La noticia de su partida ha generado diversas reacciones en el ámbito diplomático y social, destacando especialmente el comunicado emitido por la Accra, la cual, en conjunto con los ciudadanos cubanos que residen en dicha nación africana y que se declaran agradecidos con la Revolución, manifestó su más profundo pesar. En el mensaje oficial, se calificó a Valdés como uno de los hijos más ilustres de Cuba y un combatiente ejemplar perteneciente a la denominada Generación del Centenario.
Desde la representación diplomática se subrayó que, con el fallecimiento físico de Ramiro Valdés, desaparece un hombre que consagró la totalidad de su vida a causas fundamentales como la lucha por la independencia, la soberanía nacional, la búsqueda de la justicia social y la defensa irrestricta de la Revolución Cubana. El comunicado enfatizó que su trayectoria no fue solo una sucesión de cargos, sino un camino de entrega absoluta a los ideales revolucionarios.
El recorrido vital de Ramiro Valdés estuvo marcado por hitos determinantes en la historia cubana. El documento resalta que su compromiso comenzó desde el asalto al Cuartel Moncada en la provincia de Santiago de Cuba en el año 1953. A partir de ese evento, su camino estuvo delineado por etapas críticas que definieron su carácter y liderazgo: el periodo de prisión, la expedición en el yate Granma, la intensa lucha armada desarrollada en la Sierra Maestra y, posteriormente, la compleja tarea de construcción de la obra revolucionaria. Según el mensaje de la Accra, en cada una de estas etapas, Valdés encarnó valores fundamentales de lealtad, firmeza, disciplina y un compromiso inquebrantable con la Patria.

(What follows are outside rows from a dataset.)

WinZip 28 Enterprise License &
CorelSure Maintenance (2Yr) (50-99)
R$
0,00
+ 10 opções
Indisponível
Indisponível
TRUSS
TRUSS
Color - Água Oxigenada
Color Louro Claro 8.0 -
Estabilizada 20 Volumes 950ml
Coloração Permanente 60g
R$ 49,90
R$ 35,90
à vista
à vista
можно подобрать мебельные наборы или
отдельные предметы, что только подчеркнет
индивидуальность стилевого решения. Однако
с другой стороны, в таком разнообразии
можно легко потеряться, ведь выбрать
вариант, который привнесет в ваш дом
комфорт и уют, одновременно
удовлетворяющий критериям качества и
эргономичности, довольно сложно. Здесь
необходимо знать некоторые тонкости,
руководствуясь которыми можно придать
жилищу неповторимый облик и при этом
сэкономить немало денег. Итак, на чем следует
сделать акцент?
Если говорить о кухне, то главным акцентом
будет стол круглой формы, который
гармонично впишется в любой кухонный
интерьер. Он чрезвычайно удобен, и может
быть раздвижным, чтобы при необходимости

La trayectoria de Valdés se caracterizó por una fidelidad constante hacia Fidel Castro y Raúl Castro, así como hacia sus compañeros de lucha y los principios establecidos en el Programa del Moncada. Esta dedicación diaria al servicio del pueblo cubano lo posicionó, según las palabras del comunicado, como un referente moral y político para múltiples generaciones de revolucionarios, tanto dentro como fuera de las fronteras de la isla.
Asimismo, los cubanos residentes en Angola han reconocido formalmente en Ramiro Valdés a uno de los protagonistas centrales de una época histórica que logró trascender los límites geográficos de Cuba. Su labor permitió llevar un mensaje de solidaridad, dignidad y resistencia a diversos pueblos del mundo, consolidando el internacionalismo como un pilar de su legado. El comunicado afirma que su ejemplo es parte inseparable de la memoria colectiva de quienes mantienen la creencia en la autodeterminación de los pueblos y la justicia social.

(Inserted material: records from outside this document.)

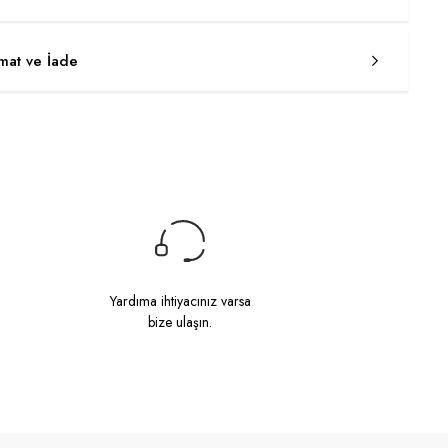
imat ve İade
Yardıma ihtiyacınız varsa
bize ulaşın.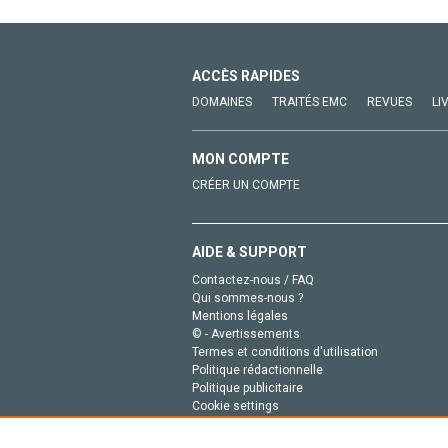
ACCÈS RAPIDES
DOMAINES
TRAITÉS EMC
REVUES
LI
MON COMPTE
CRÉER UN COMPTE
AIDE & SUPPORT
Contactez-nous / FAQ
Qui sommes-nous ?
Mentions légales
© - Avertissements
Termes et conditions d'utilisation
Politique rédactionnelle
Politique publicitaire
Cookie settings
Politique de la vie privée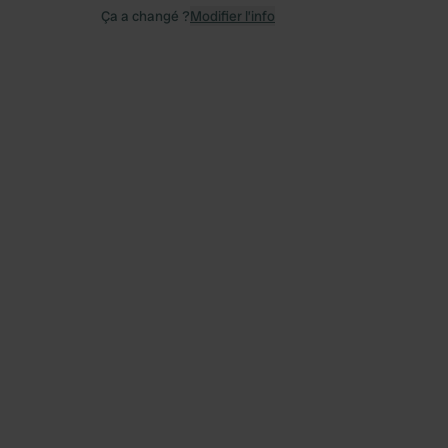
Ça a changé ?
Modifier l’info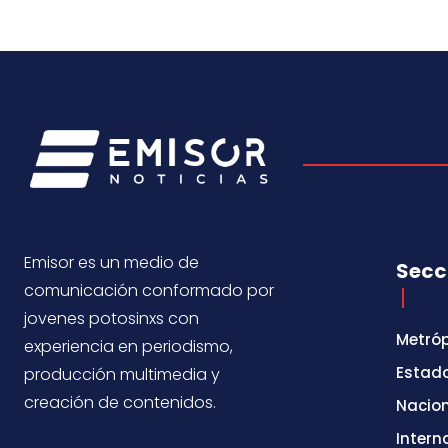
Emisor es un medio de
Secc
comunicación conformado por
jovenes potosinxs con
Metróp
experiencia en periodismo,
Estad
producción multimedia y
creación de contenidos.
Nacio
Intern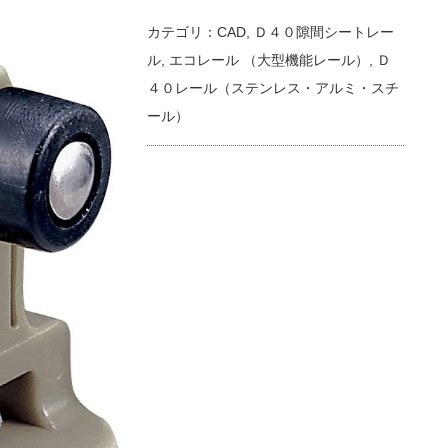
カテゴリ：
CAD
,
Ｄ４０隙間シートレー
ル
,
エコレール （大型機能レール）
,
Ｄ
４０レール（ステンレス・アルミ・スチ
ール）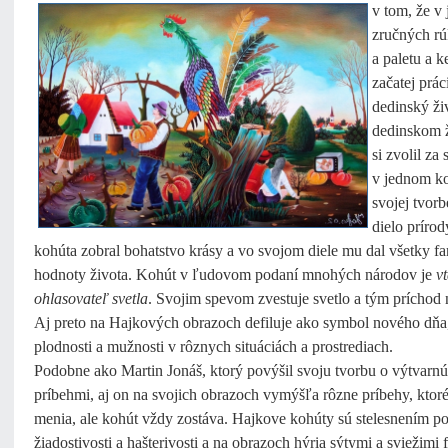
v tom, že v
zručných rú
a paletu a k
začatej prác
dedinský živ
dedinskom ž
si zvolil za
v jednom ko
svojej tvor
dielo príro
kohúta zobral bohatstvo krásy a vo svojom diele mu dal všetky fa
hodnoty života. Kohút v ľudovom podaní mnohých národov je
v
ohlasovateľ svetla
. Svojim spevom zvestuje svetlo a tým príchod
Aj preto na Hajkových obrazoch defiluje ako symbol nového dňa,
plodnosti a mužnosti v rôznych situáciách a prostrediach.
Podobne ako Martin Jonáš, ktorý povýšil svoju tvorbu o výtvarnú 
príbehmi, aj on na svojich obrazoch vymýšľa rôzne príbehy, ktor
menia, ale kohút vždy zostáva. Hajkove kohúty sú stelesnením p
žiadostivosti a hašterivosti a na obrazoch hýria sýtymi a sviežimi 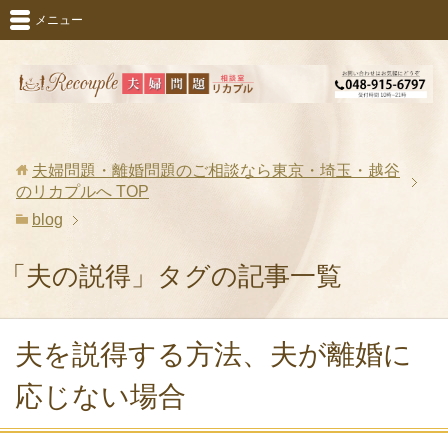
メニュー
夫婦問題・離婚問題のご相談なら東京・埼玉・越谷
のリカプルへ
TOP
blog
「夫の説得」タグの記事一覧
夫を説得する方法、夫が離婚に
応じない場合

En cuanto a su perfil profesional y político, Ramiro Valdés ostentó una serie de responsabilidades de alta jerarquía. Fue ministro del Interior y viceministro primero de las Fuerzas Armadas Revolucionarias. Además, desempeñó la función de ayudante del Comandante en Jefe, Fidel Castro. En el área económica y tecnológica, presidió el Grupo Industrial para la Electrónica del SIME y fue ministro de la Informática y las Comunicaciones. Su influencia en el Estado fue vasta, llegando a ser vicepresidente de los Consejos de Estado y de Ministros, además de su cargo final como vice primer ministro.
En el plano partidista y legislativo, fue miembro fundador del Comité Central del Partido Comunista de Cuba y de su Buró Político, y representó al pueblo como diputado a la Asamblea Nacional del Poder Popular. Por su destacada labor y sacrificio, fue distinguido con los títulos de Héroe de la República de Cuba y Héroe del Trabajo.
Finalmente, el comunicado de la Accra transmitió condolencias formales a sus familiares, amigos, compañeros de lucha, al pueblo cubano, al Partido Comunista de Cuba y al Gobierno de la nación caribeña, asegurando que su ejemplo permanecerá vivo en la historia de la Revolución y en la gratitud de las generaciones actuales y futuras.